Your objective: Below is a set of records. Repeat them verbatim without the pictures.

Available data:
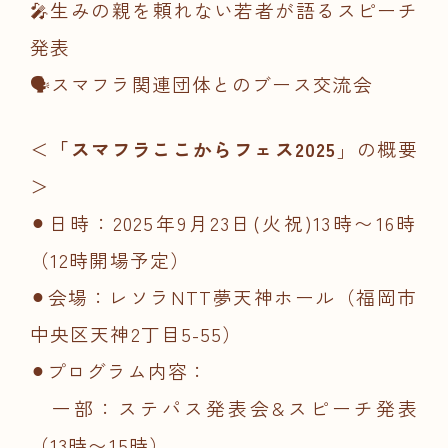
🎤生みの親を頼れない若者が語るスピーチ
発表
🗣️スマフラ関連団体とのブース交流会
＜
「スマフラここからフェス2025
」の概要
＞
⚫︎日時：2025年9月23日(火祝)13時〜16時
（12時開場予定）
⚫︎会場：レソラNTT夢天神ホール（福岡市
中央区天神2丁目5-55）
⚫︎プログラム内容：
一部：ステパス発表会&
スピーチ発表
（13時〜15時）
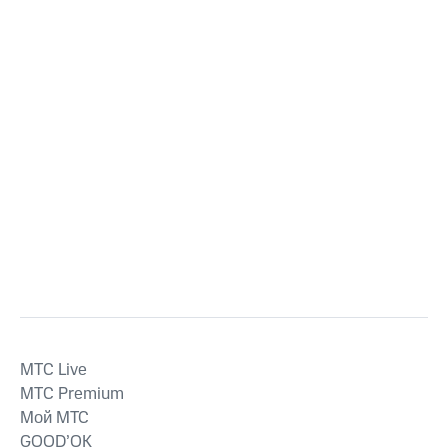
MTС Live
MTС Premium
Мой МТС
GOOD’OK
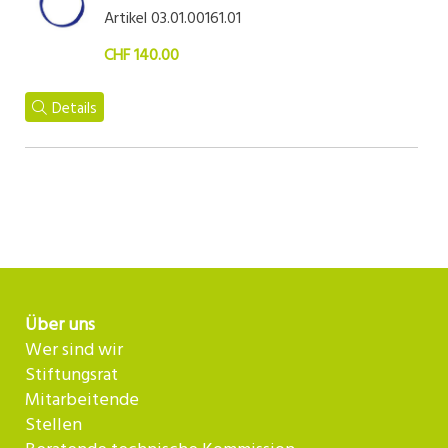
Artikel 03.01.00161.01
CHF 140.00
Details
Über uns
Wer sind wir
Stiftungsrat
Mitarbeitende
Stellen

Result of this task:
🎤生みの親を頼れない若者が語るスピーチ
発表
🗣️スマフラ関連団体とのブース交流会
＜
「スマフラここからフェス2025
」の概要
＞
⚫︎日時：2025年9月23日(火祝)13時〜16時
（12時開場予定）
⚫︎会場：レソラNTT夢天神ホール（福岡市
中央区天神2丁目5-55）
⚫︎プログラム内容：
一部：ステパス発表会&
スピーチ発表
（13時〜15時）
MTС Live
MTС Premium
Мой МТС
GOOD’OK
Artikel 03.01.00161.01
CHF 140.00
Details
Über uns
Wer sind wir
Stiftungsrat
Mitarbeitende
Stellen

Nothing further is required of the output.